Was it Brand, or Grigor, feeding me power? Or was this what had happened when I fought Van Blackside, all those months ago, and I was just aware of myself now? I didn’t have time to figure it out, and I didn’t care. It was working.
But the wolves kept coming. There had to be more than thirty of them already, and I could hear the guys fighting just as hard. For a second, the leading wolves fell back, a few whimpering, stumbling over the dead bodies I’d left behind, and the healing ones, who were still out for this fight anyway.
There was no way I could take them all on. Even with my new speed and my healing, I couldn’t fight this many.
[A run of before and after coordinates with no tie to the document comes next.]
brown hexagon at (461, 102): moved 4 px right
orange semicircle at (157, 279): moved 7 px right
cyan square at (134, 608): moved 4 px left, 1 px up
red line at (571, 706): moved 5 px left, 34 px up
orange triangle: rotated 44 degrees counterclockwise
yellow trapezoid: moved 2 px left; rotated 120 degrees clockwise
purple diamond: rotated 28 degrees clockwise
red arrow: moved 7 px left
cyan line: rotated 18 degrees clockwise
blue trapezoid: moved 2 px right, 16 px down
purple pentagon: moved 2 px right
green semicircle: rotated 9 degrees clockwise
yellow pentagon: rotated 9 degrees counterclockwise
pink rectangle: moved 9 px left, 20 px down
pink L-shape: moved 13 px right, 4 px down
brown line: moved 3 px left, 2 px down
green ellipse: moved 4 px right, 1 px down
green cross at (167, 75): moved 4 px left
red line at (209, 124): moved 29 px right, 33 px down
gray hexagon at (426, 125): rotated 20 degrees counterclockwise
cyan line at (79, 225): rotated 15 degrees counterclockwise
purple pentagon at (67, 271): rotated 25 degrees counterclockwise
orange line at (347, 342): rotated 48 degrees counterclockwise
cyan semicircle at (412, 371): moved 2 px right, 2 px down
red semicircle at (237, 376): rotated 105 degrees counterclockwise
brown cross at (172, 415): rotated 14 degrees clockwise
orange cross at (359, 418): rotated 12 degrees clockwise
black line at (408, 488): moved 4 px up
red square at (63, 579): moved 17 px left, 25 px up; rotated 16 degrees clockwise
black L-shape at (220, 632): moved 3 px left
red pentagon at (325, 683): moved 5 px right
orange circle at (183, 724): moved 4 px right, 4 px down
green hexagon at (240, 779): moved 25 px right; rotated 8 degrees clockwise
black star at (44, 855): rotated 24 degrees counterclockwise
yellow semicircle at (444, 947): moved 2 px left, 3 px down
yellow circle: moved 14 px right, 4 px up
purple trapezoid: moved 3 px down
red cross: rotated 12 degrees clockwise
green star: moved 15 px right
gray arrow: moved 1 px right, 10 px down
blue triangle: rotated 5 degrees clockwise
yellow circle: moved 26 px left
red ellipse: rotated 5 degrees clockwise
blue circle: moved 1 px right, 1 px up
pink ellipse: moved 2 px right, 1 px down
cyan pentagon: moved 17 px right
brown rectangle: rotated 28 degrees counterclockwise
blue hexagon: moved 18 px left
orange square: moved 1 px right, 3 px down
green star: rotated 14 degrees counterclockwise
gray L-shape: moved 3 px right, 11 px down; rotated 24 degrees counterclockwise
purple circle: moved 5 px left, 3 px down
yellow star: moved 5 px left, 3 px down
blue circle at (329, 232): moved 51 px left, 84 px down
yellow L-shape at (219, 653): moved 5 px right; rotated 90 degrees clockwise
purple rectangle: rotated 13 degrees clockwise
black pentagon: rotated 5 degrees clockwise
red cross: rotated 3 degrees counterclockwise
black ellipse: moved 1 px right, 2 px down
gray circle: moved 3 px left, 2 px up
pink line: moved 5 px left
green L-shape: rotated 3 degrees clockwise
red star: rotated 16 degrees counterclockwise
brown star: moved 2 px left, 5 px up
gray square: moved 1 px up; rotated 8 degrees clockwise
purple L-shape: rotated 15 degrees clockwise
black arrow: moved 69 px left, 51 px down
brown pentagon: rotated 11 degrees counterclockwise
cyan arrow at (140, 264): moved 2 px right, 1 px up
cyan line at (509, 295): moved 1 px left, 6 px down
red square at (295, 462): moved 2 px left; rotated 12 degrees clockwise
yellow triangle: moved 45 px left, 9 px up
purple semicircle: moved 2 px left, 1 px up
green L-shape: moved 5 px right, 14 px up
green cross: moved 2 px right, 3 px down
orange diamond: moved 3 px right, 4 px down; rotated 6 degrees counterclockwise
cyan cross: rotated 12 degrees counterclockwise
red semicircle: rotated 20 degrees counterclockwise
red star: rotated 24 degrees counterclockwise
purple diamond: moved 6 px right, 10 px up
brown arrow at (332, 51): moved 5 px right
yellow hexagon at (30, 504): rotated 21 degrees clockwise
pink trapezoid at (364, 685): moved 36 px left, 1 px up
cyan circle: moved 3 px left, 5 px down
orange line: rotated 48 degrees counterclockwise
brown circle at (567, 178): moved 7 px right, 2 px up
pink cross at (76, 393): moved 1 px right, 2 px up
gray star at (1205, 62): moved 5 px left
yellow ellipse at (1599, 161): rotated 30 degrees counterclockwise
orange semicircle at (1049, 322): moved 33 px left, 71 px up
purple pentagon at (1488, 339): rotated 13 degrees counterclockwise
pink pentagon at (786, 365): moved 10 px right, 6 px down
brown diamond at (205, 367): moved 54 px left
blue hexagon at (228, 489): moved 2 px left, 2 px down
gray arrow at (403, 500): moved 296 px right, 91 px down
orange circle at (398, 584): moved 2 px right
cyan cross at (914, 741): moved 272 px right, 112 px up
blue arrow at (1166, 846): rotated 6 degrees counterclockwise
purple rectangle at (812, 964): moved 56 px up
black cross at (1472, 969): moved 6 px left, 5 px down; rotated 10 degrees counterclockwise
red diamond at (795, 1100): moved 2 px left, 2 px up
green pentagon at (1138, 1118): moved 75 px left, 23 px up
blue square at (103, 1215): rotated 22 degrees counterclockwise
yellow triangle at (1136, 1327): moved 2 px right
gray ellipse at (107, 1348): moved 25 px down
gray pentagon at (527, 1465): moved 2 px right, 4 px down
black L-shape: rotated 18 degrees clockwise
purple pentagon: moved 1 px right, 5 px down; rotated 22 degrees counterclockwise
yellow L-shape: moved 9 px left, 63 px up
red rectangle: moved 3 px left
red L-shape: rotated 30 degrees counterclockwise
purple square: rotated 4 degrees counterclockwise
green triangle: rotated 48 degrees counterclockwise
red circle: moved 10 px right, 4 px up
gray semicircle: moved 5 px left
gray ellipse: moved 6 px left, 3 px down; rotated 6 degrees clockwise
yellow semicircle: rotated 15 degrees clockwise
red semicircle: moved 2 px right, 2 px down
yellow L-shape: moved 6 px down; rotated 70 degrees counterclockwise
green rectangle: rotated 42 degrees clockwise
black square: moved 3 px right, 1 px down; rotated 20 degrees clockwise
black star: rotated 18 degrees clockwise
I glanced over the wall of fur to see Glen and Luke, back-to-back. Glen was in a half-shifted form, like I’d seen Brand once, back at Northern. He stood on two half-transformed wolf legs, his clothing almost gone. His arms were furred, and his clawed hands soaked with blood. His hair was a mane of fur, standing out like a gold and gray halo around a face that was bloody and bore a long snout.Luke was still human, and held both paring knives, spinning them faster than my eyes could track.
Not that I should have let myself be distracted. The wolves around me were regrouping, working as a pack. Two of them moved in front of me, harassing me with concerted, consistent attacks. The rest massed behind me, and I knew they were about to fall on me like a tidal wave of pain.
Was this it? Was this where I died?
I kept fighting, trying to work my way closer to Luke and Glen, whirling with the steak knife, wishing I had brought thebroom handle now. It was far more effective for this kind of fight.